# About this task:
For each line of the data below that contains "todo", return that line.

# Supplied data:
[Start of section]
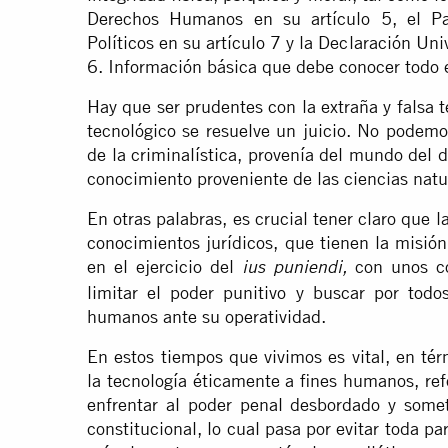
Derechos Humanos en su artículo 5, el Pac
Políticos en su artículo 7 y la Declaración U
6. Información básica que debe conocer todo 
Hay que ser prudentes con la extraña y falsa
tecnológico se resuelve un juicio. No podem
de la criminalística, provenía del mundo del d
conocimiento proveniente de las ciencias natu
En otras palabras, es crucial tener claro que l
conocimientos jurídicos, que tienen la misión
en el ejercicio del
con unos com
ius puniendi,
limitar el poder punitivo y buscar por todo
humanos ante su operatividad.
En estos tiempos que vivimos es vital, en té
la tecnología éticamente a fines humanos, ref
enfrentar al poder penal desbordado y some
constitucional, lo cual pasa por evitar toda pa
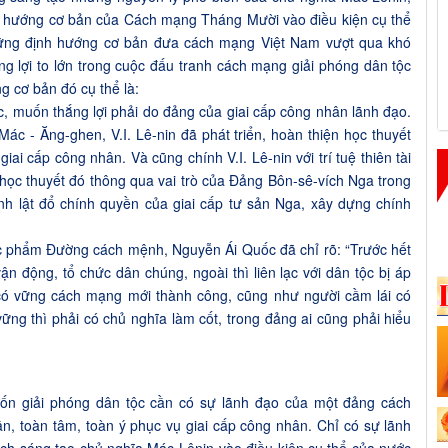
h hướng cơ bản của Cách mạng Tháng Mười vào điều kiện cụ thể
ững định hướng cơ bản đưa cách mạng Việt Nam vượt qua khó
ng lợi to lớn trong cuộc đấu tranh cách mạng giải phóng dân tộc
 cơ bản đó cụ thể là:
, muốn thắng lợi phải do đảng của giai cấp công nhân lãnh đạo.
ác - Ăng-ghen, V.I. Lê-nin đã phát triển, hoàn thiện học thuyết
ai cấp công nhân. Và cũng chính V.I. Lê-nin với trí tuệ thiên tài
ọc thuyết đó thông qua vai trò của Đảng Bôn-sê-vích Nga trong
h lật đổ chính quyền của giai cấp tư sản Nga, xây dựng chính
c phẩm Đường cách mệnh, Nguyễn Ái Quốc đã chỉ rõ: “Trước hết
n động, tổ chức dân chúng, ngoài thì liên lạc với dân tộc bị áp
 có vững cách mạng mới thành công, cũng như người cầm lái có
ng thì phải có chủ nghĩa làm cốt, trong đảng ai cũng phải hiểu
uốn giải phóng dân tộc cần có sự lãnh đạo của một đảng cách
n, toàn tâm, toàn ý phục vụ giai cấp công nhân. Chỉ có sự lãnh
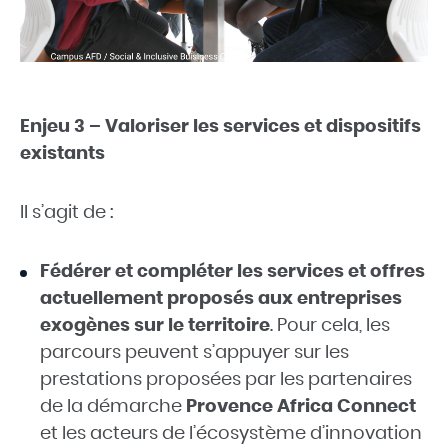
Enjeu 3 – Valoriser les services et dispositifs
existants
Il s’agit de :
Fédérer et compléter les services et offres
actuellement proposés aux entreprises
exogènes sur le territoire
. Pour cela, les
parcours peuvent s’appuyer sur les
prestations proposées par les partenaires
de la démarche
Provence Africa Connect
et les acteurs de l’écosystème d’innovation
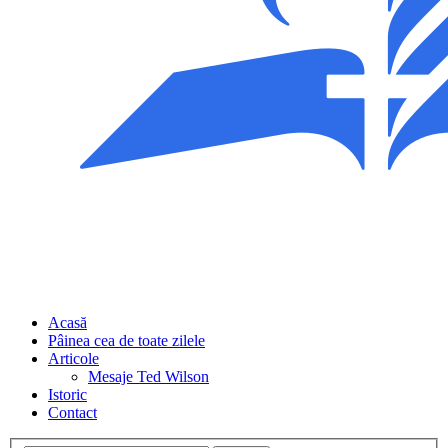
Acasă
Pâinea cea de toate zilele
Articole
Mesaje Ted Wilson
Istoric
Contact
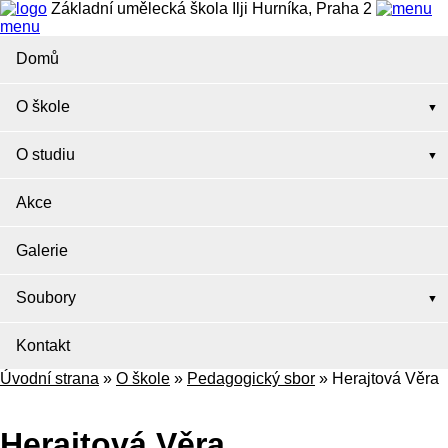
Základní umělecká škola Ilji Hurníka, Praha 2
menu
Domů
O škole
O studiu
Akce
Galerie
Soubory
Kontakt
Úvodní strana
»
O škole
»
Pedagogický sbor
»
Herajtová Věra
Herajtová Věra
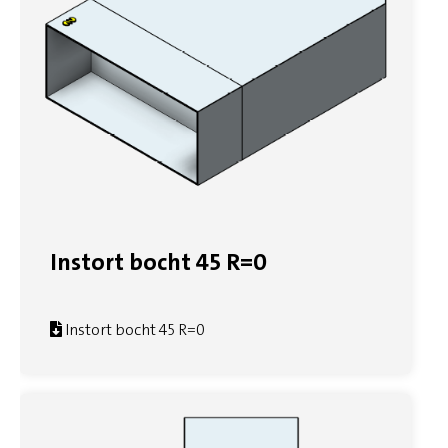
Instort bocht 45 R=0
Instort bocht 45 R=0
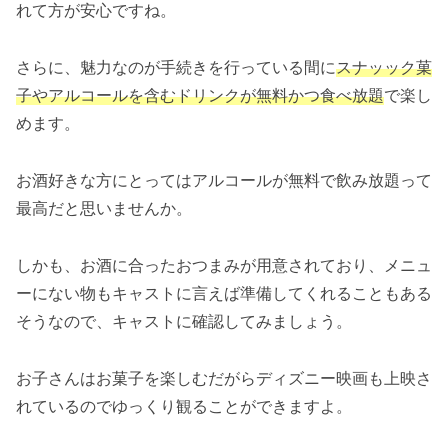
れて方が安心ですね。
さらに、魅力なのが手続きを行っている間に
スナッック菓
子やアルコールを含むドリンクが無料かつ食べ放題
で楽し
めます。
お酒好きな方にとってはアルコールが無料で飲み放題って
最高だと思いませんか。
しかも、お酒に合ったおつまみが用意されており、メニュ
ーにない物もキャストに言えば準備してくれることもある
そうなので、キャストに確認してみましょう。
お子さんはお菓子を楽しむだがらディズニー映画も上映さ
れているのでゆっくり観ることができますよ。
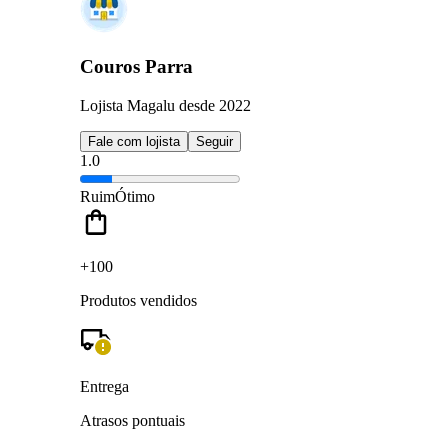
Couros Parra
Lojista Magalu desde 2022
Fale com lojista
Seguir
1.0
Ruim
Ótimo
+100
Produtos vendidos
Entrega
Atrasos pontuais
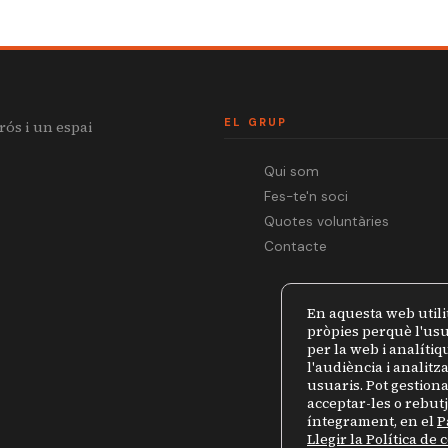
EL GRUP
rós i un espai
Qui som
Fes-te'n soci
Quotes voluntàries
Contacte
En aquesta web utili
pròpies perquè l'usu
per la web i analíti
l'audiència i analit
usuaris. Pot gestiona
acceptar-les o rebut
íntegrament, en el
P
Llegir la Política de 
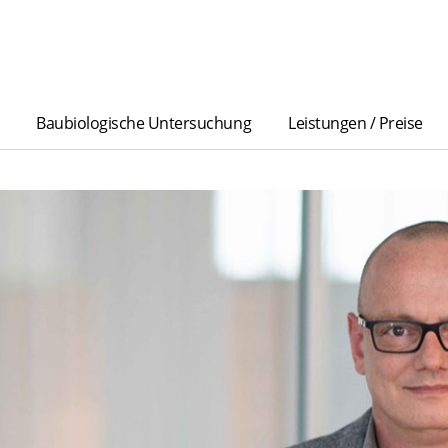
Baubiologische Untersuchung
Leistungen / Preise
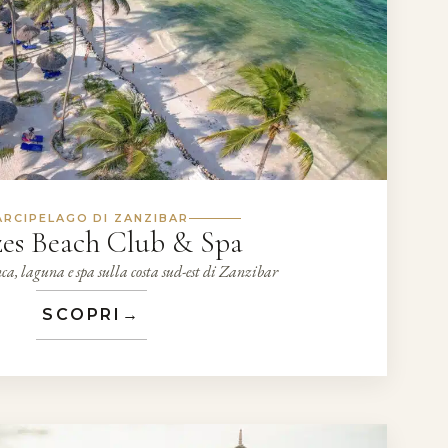
ARCIPELAGO DI ZANZIBAR
zes Beach Club & Spa
a, laguna e spa sulla costa sud-est di Zanzibar
SCOPRI
→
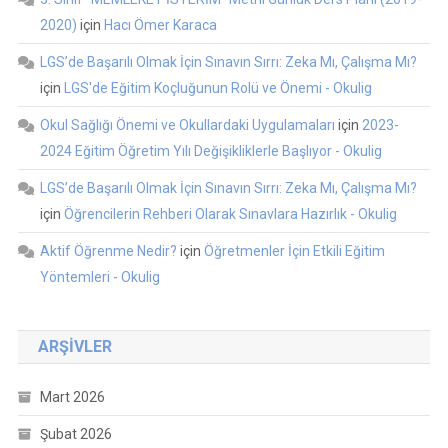
2020)
için
Hacı Ömer Karaca
LGS’de Başarılı Olmak İçin Sınavın Sırrı: Zeka Mı, Çalışma Mı?
için
LGS'de Eğitim Koçluğunun Rolü ve Önemi - Okulig
Okul Sağlığı Önemi ve Okullardaki Uygulamaları
için
2023-
2024 Eğitim Öğretim Yılı Değişikliklerle Başlıyor - Okulig
LGS’de Başarılı Olmak İçin Sınavın Sırrı: Zeka Mı, Çalışma Mı?
için
Öğrencilerin Rehberi Olarak Sınavlara Hazırlık - Okulig
Aktif Öğrenme Nedir?
için
Öğretmenler İçin Etkili Eğitim
Yöntemleri - Okulig
ARŞIVLER
Mart 2026
Şubat 2026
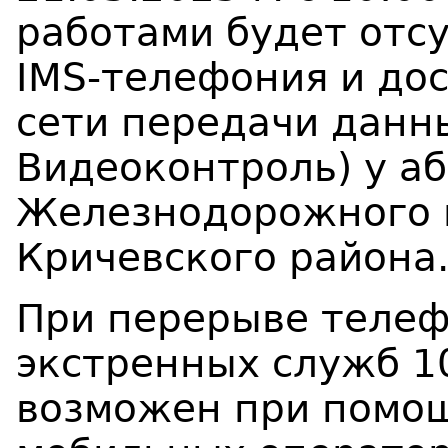
работами будет отсу
IMS-телефония и дос
сети передачи данных
Видеоконтроль) у а
Железнодорожного в
Кричевского района
При перерыве телеф
экстренных служб 1
возможен при помо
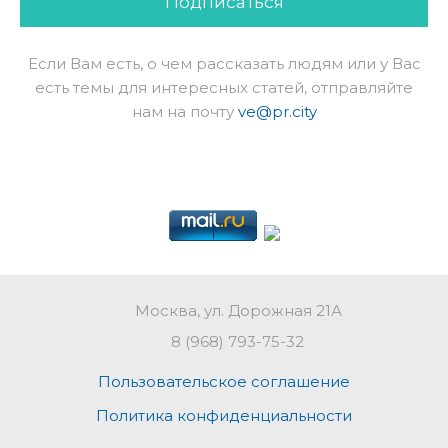
Подписаться
Если Вам есть, о чем рассказать людям или у Вас
есть темы для интересных статей, отправляйте
нам на почту
ve@pr.city
Москва, ул. Дорожная 21А
8 (968) 793-75-32
Пользовательское соглашение
Политика конфиденциальности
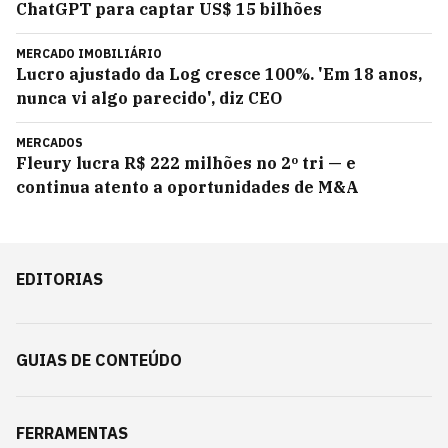
ChatGPT para captar US$ 15 bilhões
MERCADO IMOBILIÁRIO
Lucro ajustado da Log cresce 100%. 'Em 18 anos,
nunca vi algo parecido', diz CEO
MERCADOS
Fleury lucra R$ 222 milhões no 2º tri — e
continua atento a oportunidades de M&A
EDITORIAS
GUIAS DE CONTEÚDO
FERRAMENTAS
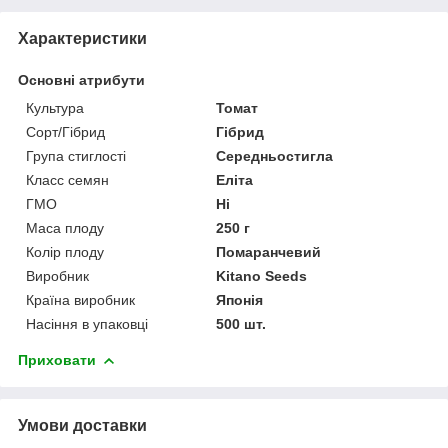
Характеристики
Основні атрибути
Культура
Томат
Сорт/Гібрид
Гібрид
Група стиглості
Середньостигла
Класс семян
Еліта
ГМО
Ні
Маса плоду
250 г
Колір плоду
Помаранчевий
Виробник
Kitano Seeds
Країна виробник
Японія
Насіння в упаковці
500 шт.
Приховати
Умови доставки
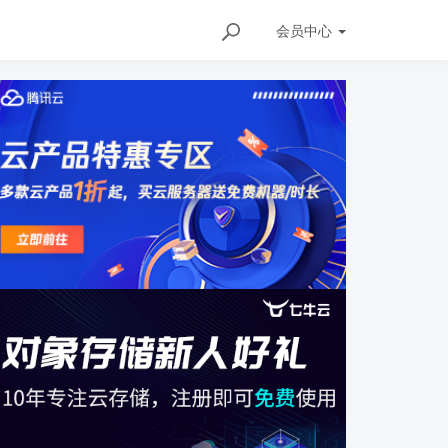
会员
中心
ils/147366907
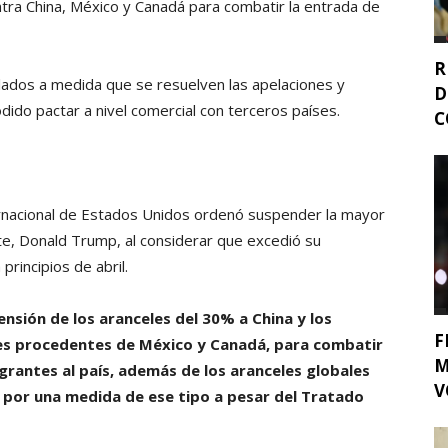
tra China, México y Canadá para combatir la entrada de
R
ados a medida que se resuelven las apelaciones y
D
ido pactar a nivel comercial con terceros países.
C
ernacional de Estados Unidos ordenó suspender la mayor
te, Donald Trump, al considerar que excedió su
rincipios de abril.
ensión de los aranceles del 30% a China y los
F
s procedentes de México y Canadá, para combatir
M
igrantes al país, además de los aranceles globales
V
do por una medida de ese tipo a pesar del Tratado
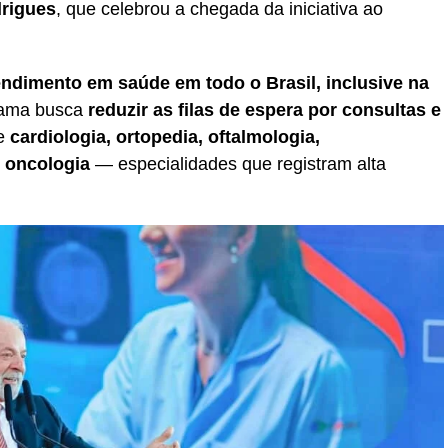
rigues
, que celebrou a chegada da iniciativa ao
atendimento em saúde em todo o Brasil, inclusive na
rama busca
reduzir as filas de espera por consultas e
de
cardiologia, ortopedia, oftalmologia,
e oncologia
— especialidades que registram alta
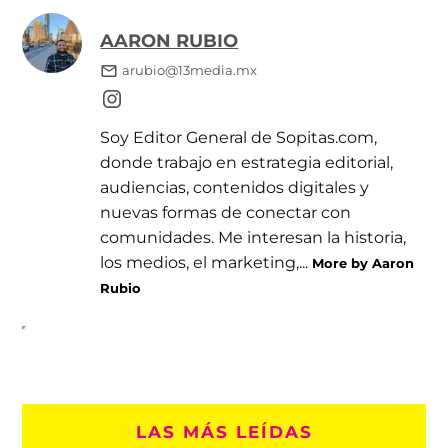
AARON RUBIO
arubio@13media.mx
Soy Editor General de Sopitas.com,
donde trabajo en estrategia editorial,
audiencias, contenidos digitales y
nuevas formas de conectar con
comunidades. Me interesan la historia,
los medios, el marketing,...
More by Aaron
Rubio
LAS MÁS LEÍDAS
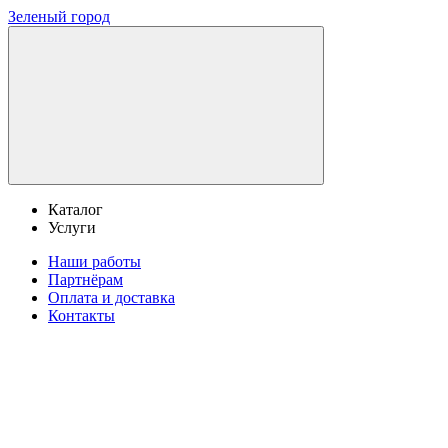
Зеленый город
Каталог
Услуги
Наши работы
Партнёрам
Оплата и доставка
Контакты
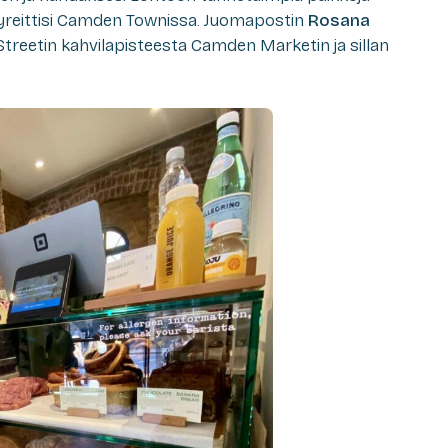
elyreittisi Camden Townissa. Juomapostin
Rosana
Streetin kahvilapisteesta Camden Marketin ja sillan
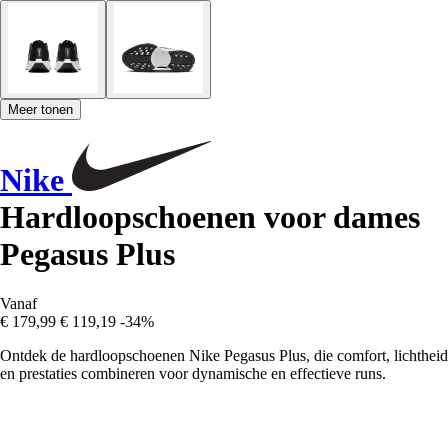
Meer tonen
Nike
Hardloopschoenen voor dames
Pegasus Plus
Vanaf
€ 179,99
€ 119,19
-34%
Ontdek de hardloopschoenen Nike Pegasus Plus, die comfort, lichtheid
en prestaties combineren voor dynamische en effectieve runs.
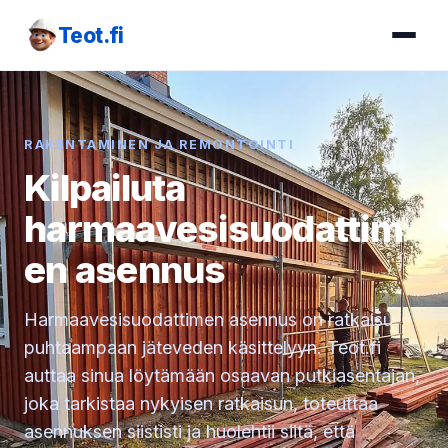
Teot.fi
RAKENTAMINEN JA REMONTOINTI
Kilpailuta
harmaavesisuodattim
en asennus
Harmaavesisuodattimen asennus on ratkaisu
puhtaampaan jäteveden käsittelyyn. Teot.fi
auttaa sinua löytämään osaavan putkiasentajan,
joka tarkistaa nykyisen ratkaisun, toteuttaa
asennuksen siististi ja huolehtii siitä, että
[End of section]
# Answer area:
6. Información básica que debe conocer todo 
limitar el poder punitivo y buscar por todo
atendimento em saúde em todo o Brasil, inclusive na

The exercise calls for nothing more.